In the last post, I briefly talked about the architecture of project I’m currently leading. We got a clear read/write separation in the architecture and for past few sprints we are pushing more & more work on the write path which made our write pipeline a bit heavy. Our challenge is to quickly process huge bulk of tags flowing through the write pipeline. Just to give you an idea of the numbers:

The business process involves doing an “all clothing” stock count every Monday between 06:00 – 09:00 AM. For our UK deployment, we are aiming 600 stores each containing an inventory of roughly 80k garments. To get good accuracy from RFID tags, all inventory must be counted at least twice.  The usual process is, a group of people count the backroom and shop floor in parallel – they then swap and count again.  So the math look like this:

80K * 600 = 48 million * 2 = 96 million tags

These needs to be processed within 3 hours which equates to roughly 10,000 commands/tags/second to our backend service.

We already spent quite a bit of time to optimize the inventory pipeline and 99th percentile latency is below 100ms which is reasonably good considering we are using NHibernate & Oracle and calling bunch of backend services. There is further juice we can extract out of inventory pipeline but realistically to process all this load, we need to scale out the system.  We kind of knew this from day one, so we designed the system in a way where commands are pretty much queuable after some simple invariants checking.

We came with a very simple scale model to run multiple workers behind a set of queues - we started by re-hosting our domain in a worker process (a simple console application, the plan is to use NSSM in production).
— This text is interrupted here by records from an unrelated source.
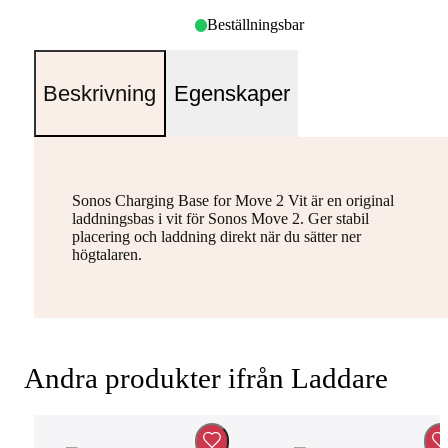
Beställningsbar
Beskrivning
Egenskaper
Sonos Charging Base for Move 2 Vit är en original
laddningsbas i vit för Sonos Move 2. Ger stabil
placering och laddning direkt när du sätter ner
högtalaren.
Andra produkter ifrån Laddare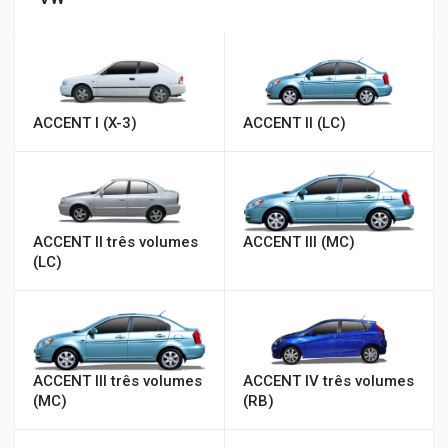
ACCENT I (X-3)
ACCENT II (LC)
ACCENT II três volumes
ACCENT III (MC)
(LC)
ACCENT III três volumes
ACCENT IV três volumes
(MC)
(RB)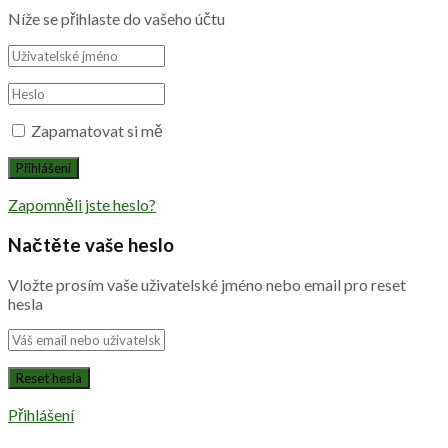
Níže se přihlaste do vašeho účtu
Zapamatovat si mě
Zapomněli jste heslo?
Načtěte vaše heslo
Vložte prosím vaše uživatelské jméno nebo email pro reset
hesla
Přihlášení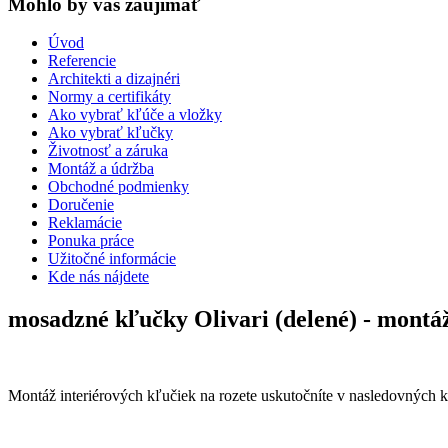
Mohlo by vas zaujímať
Úvod
Referencie
Architekti a dizajnéri
Normy a certifikáty
Ako vybrať kľúče a vložky
Ako vybrať kľučky
Životnosť a záruka
Montáž a údržba
Obchodné podmienky
Doručenie
Reklamácie
Ponuka práce
Užitočné informácie
Kde nás nájdete
mosadzné kľučky Olivari (delené) - montá
Montáž interiérových kľučiek na rozete uskutočníte v nasledovných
This simple model works great – workers compete for the commands, a single worker read a command under peak-lock and run the unit of work(UOW). If UOW cannot be committed, message is simply retried on another worker and in most cases the transient failure (a small race condition :-)) gets resolved on subsequent retries.

With this simple model, we were able to get a throughput of over 2000 tags/second using 16 workers on a single beefy machine.

There is huge number of duplicates in our scenario, so our next attempt was to detect/remove duplicate before they hit our workers. Ideally the messaging system should do this for us – We use Tibco EMS but unfortunately EMS doesn’t have any built de-duping functionality.

We also use Redis as our read store in our architecture – so we decided to build de-duping (on publish) functionality in Redis using the simple Get/Set operation. The results were awesome as we can de-dup a batch of 50 tags in 0.3ms.

This one change has significantly reduced the problem size for us as there are at least 100% duplicates in a stock count and there is no way to avoid them on the client/sender side.  By efficiently de-duping them on server means our workers only has to process 1/2 of the load ~ 5000 tags/sec

Another interesting pattern we have seen is around large UOWs which becomes very in-efficient to be done as a single UOW synchronously. In these situations, a worker simple breaks the larger UOW into ‘N’ smaller UOWs which are queued and then processed in parallel. The downside here is that coding become bit tedious, as we are reading a message from the queue, breaking it down in smaller messages and writing them back in the queue.  It’s not perfect, but it gives us a nice way to break & parallelize large UOWs (and we got plenty of these).